The suspect was ninety-two, widowed, and living in Ipswich. “When we realised how old he was, we didn’t have the luxury of time,” says Smith. “It was a full team effort.” In the weeks between the DNA match and Headley’s arrest, the team pored over every single one of the numerous original accounts and records.
For a while, it was like navigating two eras. “Just looking at all the photos, seeing an the victim’s home in 1967,” says Smith. “The accounts. The way they portray people. Nowadays, it would typically be different. There are so many changes over time.”
Understanding the Victim
Smith felt she came to understand the victim, too. “Louisa was such a prominent person,” she says. “Lots of people were saying that they saw her on the doorstep every day. She was widowed twice, estranged from her family, but she remained social. She had a gaggle of women who used to meet and gossip – and those were the women who realised something was amiss.”
Most of the team’s days were spent reading and summarising. (“Vast quantities of paperwork. It wouldn’t make compelling television.”) The team also spoke with the doctor, now eighty-nine, who had attended the scene. “He remembered every particular from that day,” says Smith. “He said: ‘In my career all my life and seen a lot of dead bodies but that’s the only one that had been murdered. That stays with you.’”
A History of Crimes
Headley’s previous convictions seemed to leave little question of his guilt. After the 1967 murder, he had moved, and in 1977 he had admitted to assaulting two older women, again in their own homes. His victims’ disturbing statements from that earlier trial gave some insight into the victim’s last moments.
“He menaced to choke one and he threatened to smother the other with a pillow,” says Smith. Both women fought back. Though Headley was initially sentenced to life, he appealed, supported by a psychiatrist who stated that Headley was acting out of character. “It went from a life sentence to less time,” says Smith.
Securing Justice
Smith was there for Headley’s arrest. “I knew what he looked like, I knew he was going to be 92, and I also knew how compelling the proof was,” she says. The team feared that the arrest would trigger a health crisis. “We were uncovering the most hidden truth he’d kept hidden for 60 years,” says Smith.
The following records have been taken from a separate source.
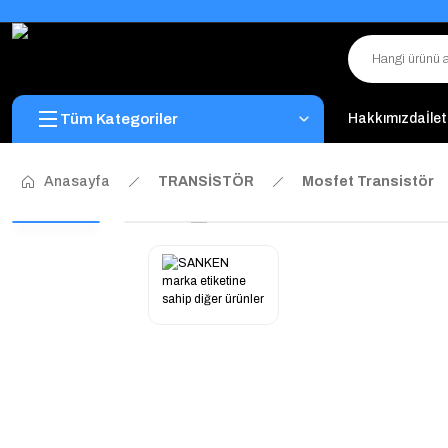
Tüm Kategoriler
Hakkımızda
İle
Anasayfa
TRANSİSTÖR
Mosfet Transistör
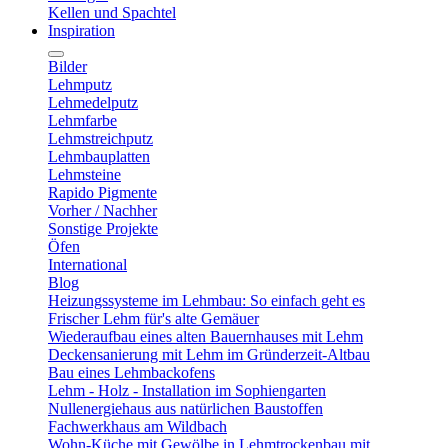
Kellen und Spachtel
Inspiration
Bilder
Lehmputz
Lehmedelputz
Lehmfarbe
Lehmstreichputz
Lehmbauplatten
Lehmsteine
Rapido Pigmente
Vorher / Nachher
Sonstige Projekte
Öfen
International
Blog
Heizungssysteme im Lehmbau: So einfach geht es
Frischer Lehm für's alte Gemäuer
Wiederaufbau eines alten Bauernhauses mit Lehm
Deckensanierung mit Lehm im Gründerzeit-Altbau
Bau eines Lehmbackofens
Lehm - Holz - Installation im Sophiengarten
Nullenergiehaus aus natürlichen Baustoffen
Fachwerkhaus am Wildbach
Wohn-Küche mit Gewölbe in Lehmtrockenbau mit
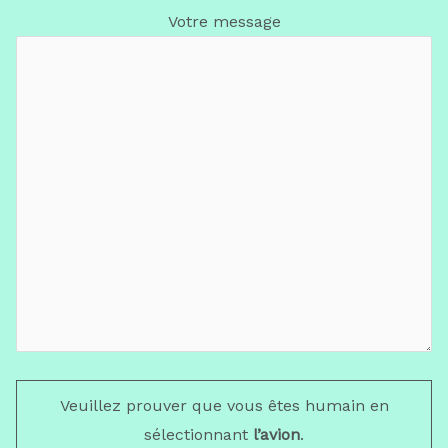
Votre message
Veuillez prouver que vous êtes humain en
sélectionnant
l’avion
.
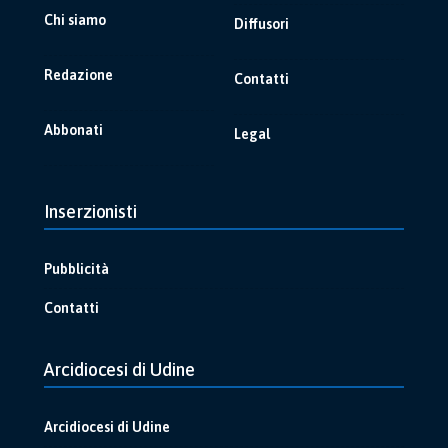
Chi siamo
Diffusori
Redazione
Contatti
Abbonati
Legal
Inserzionisti
Pubblicità
Contatti
Arcidiocesi di Udine
Arcidiocesi di Udine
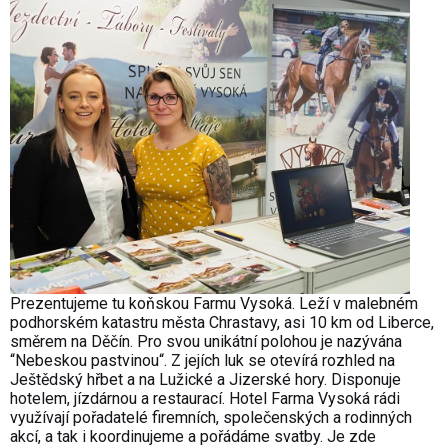
Prezentujeme tu koňskou Farmu Vysoká. Leží v malebném
podhorském katastru města Chrastavy, asi 10 km od Liberce,
směrem na Děčín. Pro svou unikátní polohou je nazývána
“Nebeskou pastvinou“. Z jejích luk se otevírá rozhled na
Ještědský hřbet a na Lužické a Jizerské hory. Disponuje
hotelem, jízdárnou a restaurací. Hotel Farma Vysoká rádi
využívají pořadatelé firemních, společenských a rodinných
akcí, a tak i koordinujeme a pořádáme svatby. Je zde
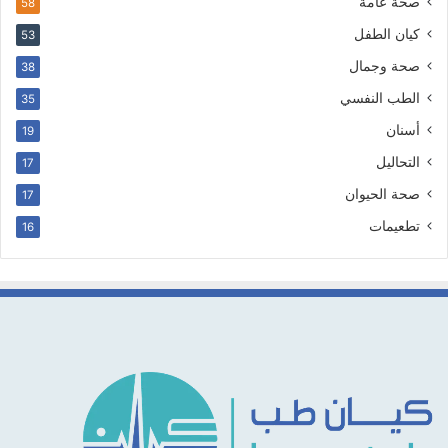
صحة عامة
58
كيان الطفل
53
صحة وجمال
38
الطب النفسي
35
أسنان
19
التحاليل
17
صحة الحيوان
17
تطعيمات
16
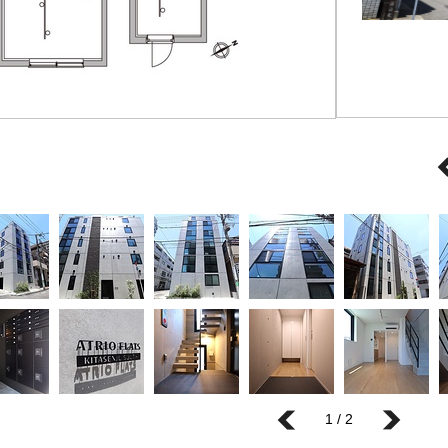
1 / 2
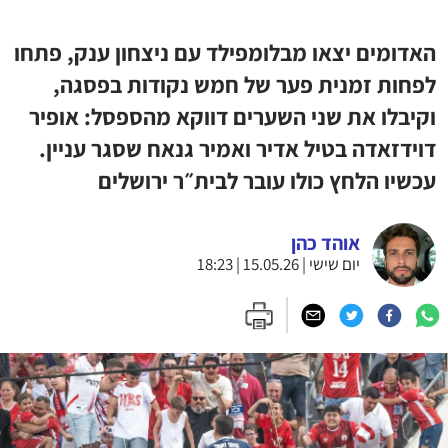
האדומים יצאו מבלומפילד עם ניצחון ענק, פתחו
לפחות זמנית פער של חמש נקודות בפסגה,
וקיבלו את שני השערים דווקא מהספסל: אופיר
דוידזאדה בטיל אדיר ואמיר גנאח שסגר עניין.
עכשיו הלחץ כולו עובר לבית״ר ירושלים
אוהד כהן
יום שישי | 15.05.26 | 18:23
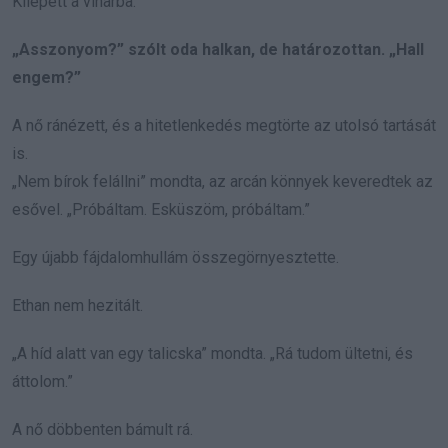
Kilépett a viharba.
„Asszonyom?” szólt oda halkan, de határozottan. „Hall
engem?”
A nő ránézett, és a hitetlenkedés megtörte az utolsó tartását
is.
„Nem bírok felállni” mondta, az arcán könnyek keveredtek az
esővel. „Próbáltam. Esküszöm, próbáltam.”
Egy újabb fájdalomhullám összegörnyesztette.
Ethan nem hezitált.
„A híd alatt van egy talicska” mondta. „Rá tudom ültetni, és
áttolom.”
A nő döbbenten bámult rá.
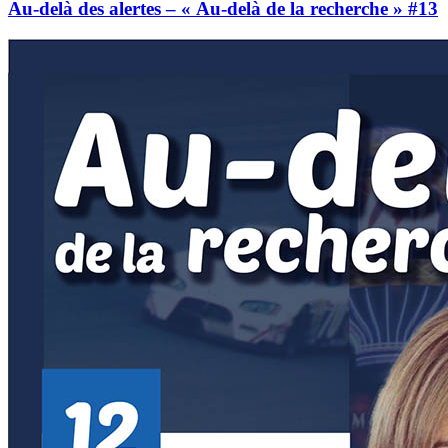
Au-delà des alertes – « Au-delà de la recherche » #13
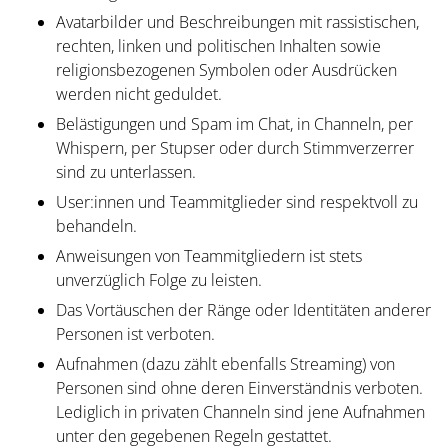
Avatarbilder und Beschreibungen mit rassistischen,
rechten, linken und politischen Inhalten sowie
religionsbezogenen Symbolen oder Ausdrücken
werden nicht geduldet.
Belästigungen und Spam im Chat, in Channeln, per
Whispern, per Stupser oder durch Stimmverzerrer
sind zu unterlassen.
User:innen und Teammitglieder sind respektvoll zu
behandeln.
Anweisungen von Teammitgliedern ist stets
unverzüglich Folge zu leisten.
Das Vortäuschen der Ränge oder Identitäten anderer
Personen ist verboten.
Aufnahmen (dazu zählt ebenfalls Streaming) von
Personen sind ohne deren Einverständnis verboten.
Lediglich in privaten Channeln sind jene Aufnahmen
unter den gegebenen Regeln gestattet.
Yet everything was able to go ahead. The trial took place, and the victim’s living relative had been contacted by specialist officers. “Mary had believed it was never going to be resolved,” says Smith. For the family, there had also been a stigma about the nature of the crime.
“Rape is massively underreported now,” says Smith, “but in the mid-20th century, how many older women would ever report this had happened?”
Headley was told at sentencing that, for all intents and purposes, he would remain incarcerated. He would spend his life behind bars.
A Profound Effect
For Smith, it has been a special case. “It just feels different, I don’t know why,” she says. “In a live case, the process is very reactive. With this case you’re proactive, the pressure is only from yourself. It started with me trying to get someone to take some interest of that box – and I was able to see it through right until the end.”
She is certain that it is not the last resolution. There are about 130 cold cases in the archives. “We’ve got so much more to do,” she says. “We have a number of murders that we’re reviewing – we’re constantly submitting evidence to forensics and following other lines of inquiry. We’ll be forever unlocking the past.”